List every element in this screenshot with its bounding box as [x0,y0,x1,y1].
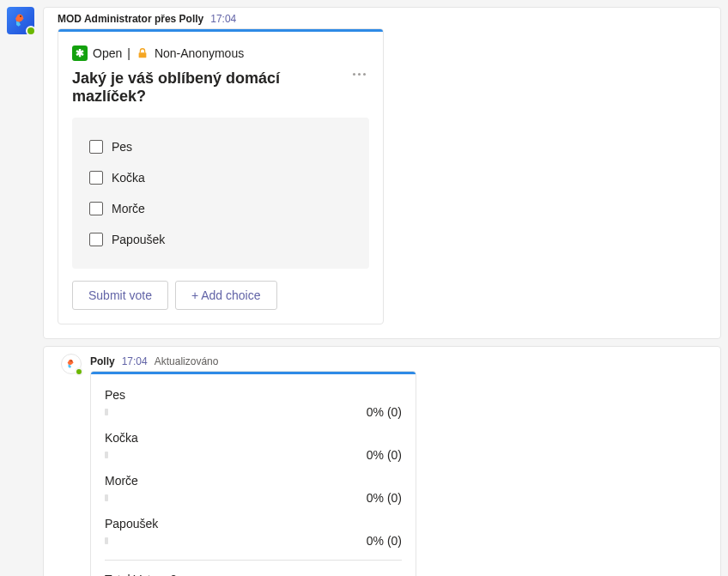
svg-point-2 [70,361,71,361]
result-item: Kočka 0% (0) [105,431,402,462]
poll-option[interactable]: Papoušek [72,224,369,255]
result-percent: 0% (0) [367,534,402,548]
svg-rect-1 [139,52,147,58]
result-progress-bar [105,494,108,501]
poll-status-row: ✱ Open | Non-Anonymous [72,45,369,61]
checkbox-icon[interactable] [89,171,103,185]
result-progress-bar [105,452,108,458]
option-label: Pes [112,140,132,154]
result-item: Pes 0% (0) [105,388,402,419]
checkbox-icon[interactable] [89,140,103,154]
poll-message: MOD Administrator přes Polly 17:04 ✱ Ope… [0,0,728,339]
checkbox-icon[interactable] [89,202,103,215]
result-percent: 0% (0) [367,448,402,462]
results-message: Polly 17:04 Aktualizováno Pes 0% (0) Koč [44,347,720,576]
result-item: Papoušek 0% (0) [105,517,402,548]
open-badge-icon: ✱ [72,45,88,61]
updated-label: Aktualizováno [155,355,219,367]
status-open-text: Open [93,46,122,60]
message-timestamp: 17:04 [122,355,148,367]
option-label: Kočka [112,171,145,185]
result-percent: 0% (0) [367,405,402,419]
option-label: Papoušek [112,233,165,246]
option-label: Morče [112,202,145,215]
presence-available-icon [26,26,36,36]
status-anon-text: Non-Anonymous [155,46,244,60]
result-progress-bar [105,409,108,415]
result-item: Morče 0% (0) [105,474,402,505]
total-votes: Total Votes: 0 [105,573,402,576]
result-label: Papoušek [105,517,402,531]
message-timestamp: 17:04 [210,13,236,25]
presence-available-icon [75,367,83,376]
sender-name: Polly [90,355,115,367]
poll-options-list: Pes Kočka Morče Papoušek [72,118,369,269]
svg-point-0 [20,15,21,17]
result-percent: 0% (0) [367,491,402,505]
more-options-button[interactable] [349,70,369,79]
result-progress-bar [105,537,108,544]
result-label: Kočka [105,431,402,445]
submit-vote-button[interactable]: Submit vote [72,281,168,310]
thread-wrapper: Polly 17:04 Aktualizováno Pes 0% (0) Koč [43,346,721,576]
poll-question: Jaký je váš oblíbený domácí mazlíček? [72,70,349,106]
add-choice-button[interactable]: + Add choice [175,281,277,310]
lock-icon [136,46,149,60]
polly-avatar [7,7,34,34]
status-divider: | [127,46,130,60]
sender-name: MOD Administrator přes Polly [58,13,203,25]
poll-option[interactable]: Morče [72,193,369,224]
polly-avatar-small [61,354,82,374]
divider [105,560,402,561]
poll-option[interactable]: Pes [72,131,369,162]
checkbox-icon[interactable] [89,233,103,246]
poll-option[interactable]: Kočka [72,162,369,193]
result-label: Morče [105,474,402,488]
result-label: Pes [105,388,402,402]
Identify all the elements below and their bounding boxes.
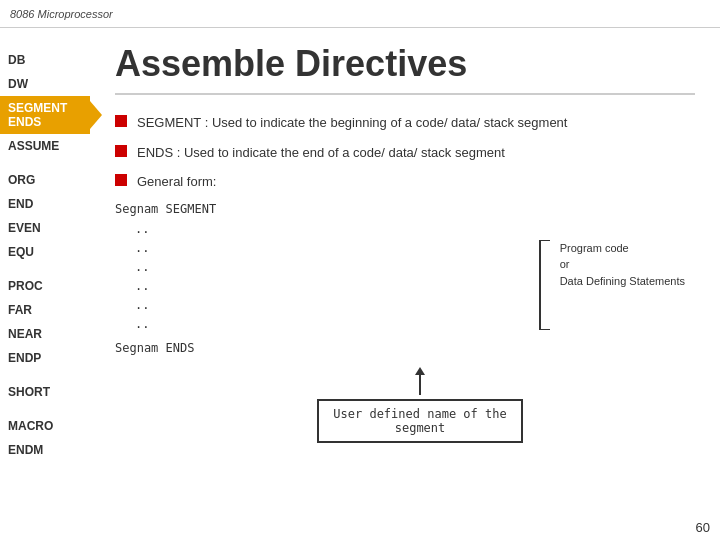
sidebar-item-endm[interactable]: ENDM <box>0 438 90 462</box>
sidebar-item-even[interactable]: EVEN <box>0 216 90 240</box>
sidebar-item-db[interactable]: DB <box>0 48 90 72</box>
bullet-text-segment: SEGMENT : Used to indicate the beginning… <box>137 113 567 133</box>
bullet-icon-ends <box>115 145 127 157</box>
sidebar-item-near[interactable]: NEAR <box>0 322 90 346</box>
main-content: Assemble Directives SEGMENT : Used to in… <box>90 28 720 540</box>
dot-1: .. <box>135 220 695 239</box>
sidebar-item-macro[interactable]: MACRO <box>0 414 90 438</box>
sidebar-label-assume: ASSUME <box>8 139 59 153</box>
sidebar-label-proc: PROC <box>8 279 43 293</box>
bullet-icon-segment <box>115 115 127 127</box>
bullet-segment: SEGMENT : Used to indicate the beginning… <box>115 113 695 133</box>
bracket-group: Program codeorData Defining Statements <box>536 240 685 330</box>
sidebar-label-even: EVEN <box>8 221 41 235</box>
segnam-ends-label: Segnam ENDS <box>115 341 695 355</box>
user-defined-box: User defined name of the segment <box>317 399 522 443</box>
sidebar-label-equ: EQU <box>8 245 34 259</box>
arrow-wrapper: User defined name of the segment <box>145 367 695 443</box>
sidebar-item-dw[interactable]: DW <box>0 72 90 96</box>
program-code-label: Program codeorData Defining Statements <box>560 240 685 330</box>
bullet-ends: ENDS : Used to indicate the end of a cod… <box>115 143 695 163</box>
sidebar-label-endp: ENDP <box>8 351 41 365</box>
sidebar-item-segment-ends[interactable]: SEGMENTENDS <box>0 96 90 134</box>
arrow-line <box>419 375 421 395</box>
top-bar-title: 8086 Microprocessor <box>10 8 113 20</box>
sidebar-label-far: FAR <box>8 303 32 317</box>
page-title: Assemble Directives <box>115 43 695 95</box>
segnam-segment-label: Segnam SEGMENT <box>115 202 695 216</box>
sidebar-item-end[interactable]: END <box>0 192 90 216</box>
sidebar-item-org[interactable]: ORG <box>0 168 90 192</box>
page-number: 60 <box>696 520 710 535</box>
bullet-text-ends: ENDS : Used to indicate the end of a cod… <box>137 143 505 163</box>
bullet-icon-general <box>115 174 127 186</box>
sidebar-item-assume[interactable]: ASSUME <box>0 134 90 158</box>
sidebar-label-endm: ENDM <box>8 443 43 457</box>
sidebar-label-macro: MACRO <box>8 419 53 433</box>
user-defined-line1: User defined name of the <box>333 407 506 421</box>
code-section: .. .. .. .. .. .. Program codeorDa <box>115 220 695 335</box>
sidebar-item-proc[interactable]: PROC <box>0 274 90 298</box>
bullet-general-form: General form: <box>115 172 695 192</box>
sidebar-label-segment-ends: SEGMENTENDS <box>8 101 67 129</box>
sidebar-item-far[interactable]: FAR <box>0 298 90 322</box>
sidebar-item-short[interactable]: SHORT <box>0 380 90 404</box>
top-bar: 8086 Microprocessor <box>0 0 720 28</box>
arrow-triangle-icon <box>415 367 425 375</box>
sidebar-item-equ[interactable]: EQU <box>0 240 90 264</box>
sidebar: DB DW SEGMENTENDS ASSUME ORG END EVEN EQ… <box>0 28 90 540</box>
sidebar-label-short: SHORT <box>8 385 50 399</box>
sidebar-label-db: DB <box>8 53 25 67</box>
sidebar-label-near: NEAR <box>8 327 42 341</box>
bullet-text-general: General form: <box>137 172 216 192</box>
code-area: Segnam SEGMENT .. .. .. .. .. .. <box>115 202 695 443</box>
sidebar-label-org: ORG <box>8 173 35 187</box>
sidebar-item-endp[interactable]: ENDP <box>0 346 90 370</box>
sidebar-label-dw: DW <box>8 77 28 91</box>
user-defined-line2: segment <box>395 421 446 435</box>
sidebar-label-end: END <box>8 197 33 211</box>
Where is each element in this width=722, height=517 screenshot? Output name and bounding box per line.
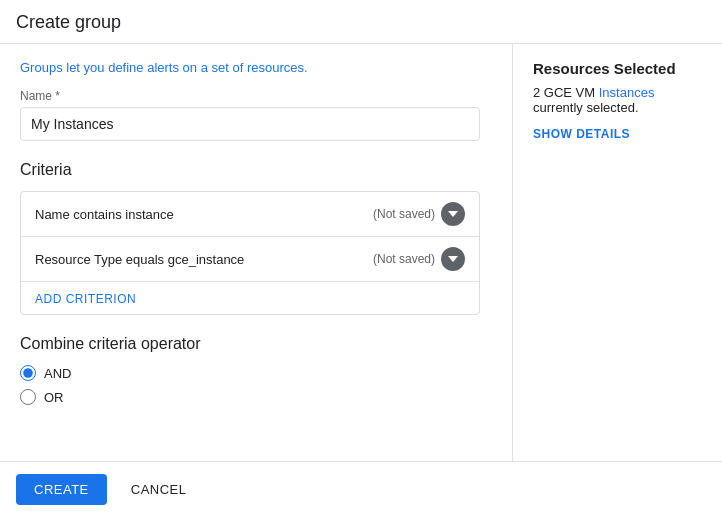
name-input[interactable]: [20, 107, 480, 141]
radio-or-label: OR: [44, 390, 64, 405]
radio-and-input[interactable]: [20, 365, 36, 381]
add-criterion-row: ADD CRITERION: [21, 282, 479, 314]
side-panel: Resources Selected 2 GCE VM Instances cu…: [512, 44, 722, 461]
criteria-box: Name contains instance (Not saved) Resou…: [20, 191, 480, 315]
side-panel-desc-plain: 2 GCE VM: [533, 85, 595, 100]
combine-section: Combine criteria operator AND OR: [20, 335, 492, 405]
criteria-title: Criteria: [20, 161, 492, 179]
side-panel-desc-suffix: currently selected.: [533, 100, 639, 115]
criteria-text-0: Name contains instance: [35, 207, 174, 222]
page-header: Create group: [0, 0, 722, 44]
criteria-expand-0[interactable]: [441, 202, 465, 226]
side-panel-desc: 2 GCE VM Instances currently selected.: [533, 85, 702, 115]
criteria-row-0: Name contains instance (Not saved): [21, 192, 479, 237]
combine-title: Combine criteria operator: [20, 335, 492, 353]
criteria-row-1: Resource Type equals gce_instance (Not s…: [21, 237, 479, 282]
content-area: Groups let you define alerts on a set of…: [0, 44, 722, 461]
criteria-status-1: (Not saved): [373, 252, 435, 266]
radio-group: AND OR: [20, 365, 492, 405]
page-container: Create group Groups let you define alert…: [0, 0, 722, 517]
cancel-button[interactable]: CANCEL: [119, 474, 199, 505]
create-button[interactable]: CREATE: [16, 474, 107, 505]
radio-and-label: AND: [44, 366, 71, 381]
criteria-right-1: (Not saved): [373, 247, 465, 271]
side-panel-desc-highlight: Instances: [599, 85, 655, 100]
criteria-status-0: (Not saved): [373, 207, 435, 221]
main-panel: Groups let you define alerts on a set of…: [0, 44, 512, 461]
criteria-expand-1[interactable]: [441, 247, 465, 271]
name-field-container: Name *: [20, 89, 492, 141]
radio-and[interactable]: AND: [20, 365, 492, 381]
criteria-section: Criteria Name contains instance (Not sav…: [20, 161, 492, 315]
side-panel-title: Resources Selected: [533, 60, 702, 77]
criteria-right-0: (Not saved): [373, 202, 465, 226]
name-label: Name *: [20, 89, 492, 103]
show-details-link[interactable]: SHOW DETAILS: [533, 127, 630, 141]
add-criterion-link[interactable]: ADD CRITERION: [35, 292, 136, 306]
criteria-text-1: Resource Type equals gce_instance: [35, 252, 244, 267]
footer: CREATE CANCEL: [0, 461, 722, 517]
radio-or-input[interactable]: [20, 389, 36, 405]
radio-or[interactable]: OR: [20, 389, 492, 405]
description-text: Groups let you define alerts on a set of…: [20, 60, 492, 75]
page-title: Create group: [16, 12, 121, 32]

==========

PROBLEM TO WORK ON »
Where does the word "text" appear in the material above? Copy every line that holds it.

SOLUTION FOR THIS EXERCISE »
status-open-text: Open [93,46,122,60]
status-anon-text: Non-Anonymous [155,46,244,60]
bullet-text-segment: SEGMENT : Used to indicate the beginning… <box>137 113 567 133</box>
bullet-text-ends: ENDS : Used to indicate the end of a cod… <box>137 143 505 163</box>
bullet-text-general: General form: <box>137 172 216 192</box>
criteria-text-0: Name contains instance: [35, 207, 174, 222]
criteria-text-1: Resource Type equals gce_instance: [35, 252, 244, 267]
description-text: Groups let you define alerts on a set of…: [20, 60, 492, 75]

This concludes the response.